Kate B. Henriksen
About Kate B. Henriksen
Independent director at Stratus Properties Inc. (STRS); age 51; director since 2021. Co-Chief Investment Officer at RLJ Lodging Trust, with >20 years in real estate and hospitality; B.S. from Cornell University School of Hotel Administration (real estate/asset management concentration). Committee roles: Chair, Nominating & Corporate Governance; Member, Compensation .
Past Roles
| Organization | Role | Tenure | Committees/Impact |
|---|---|---|---|
| RLJ Lodging Trust (NYSE: RLJ) | Co-Chief Investment Officer | 2019–present (at RLJ since 2002; SVP Investments & Portfolio Analysis 2007–Feb 2019) | Oversaw acquisitions/dispositions, portfolio strategy, performance tracking, capital raising and IR |
| Marriott International | Director of Development Planning & Feasibility | Pre-2002 | Development feasibility, planning in hospitality assets |
External Roles
| Organization | Role | Public Company Board? | Notes |
|---|---|---|---|
| RLJ Lodging Trust | Co-Chief Investment Officer | No board disclosed | Management role; no STRS-related party transactions disclosed for Henriksen |
Board Governance
- Independence: Affirmed independent under NASDAQ standards; broad conflicts review performed annually by counsel and the Board .
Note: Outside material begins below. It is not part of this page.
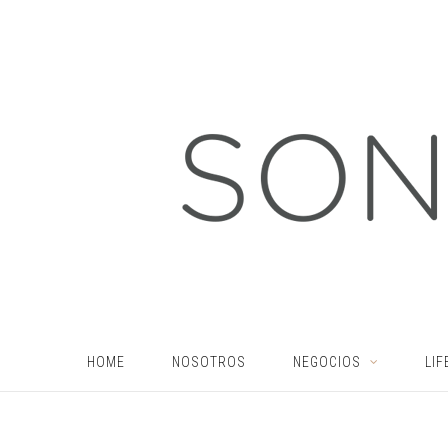
HOME
NOSOTROS
NEGOCIOS
LIF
- Committee assignments and meeting cadence (2024): Chair, Nominating & Corporate Governance (2 meetings); Member, Compensation (4 meetings). All standing committees are 100% independent .
- Attendance: Each director attended over 92% of Board and committee meetings in 2024; directors do not receive meeting fees .
- Governance features: Lead Independent Director role (Dr. Joseph, reappointed Apr 1, 2025); regular executive sessions without management; overboarding policy and stock ownership guidelines for directors .
| Committee | Role | Meetings in 2024 | Key Oversight |
|---|---|---|---|
| Nominating & Corporate Governance | Chair | 2 | Board composition/refreshment, governance guidelines, stockholder proposals, Board/committee evaluation, sustainability oversight |
| Compensation | Member | 4 | Exec and director pay, incentive plans, succession, culture/human capital; independent consultant engaged as needed |
Fixed Compensation
| Year | Board Retainer (Cash) | Committee Chair Fee (NCG) | Committee Member Fee (Comp) | Total Cash Paid |
|---|---|---|---|---|
| 2024 | $35,000 | $10,000 | $6,000 | $51,000 |
| 2023 | $35,000 | $10,000 | $6,000 | $51,000 |
- No director meeting fees; reasonable expenses reimbursed; directors may elect retainer paid in stock .
Performance Compensation
- Directors receive time-vested RSUs; no performance metrics disclosed for director equity; annual target grant value $65,000 since 2023 .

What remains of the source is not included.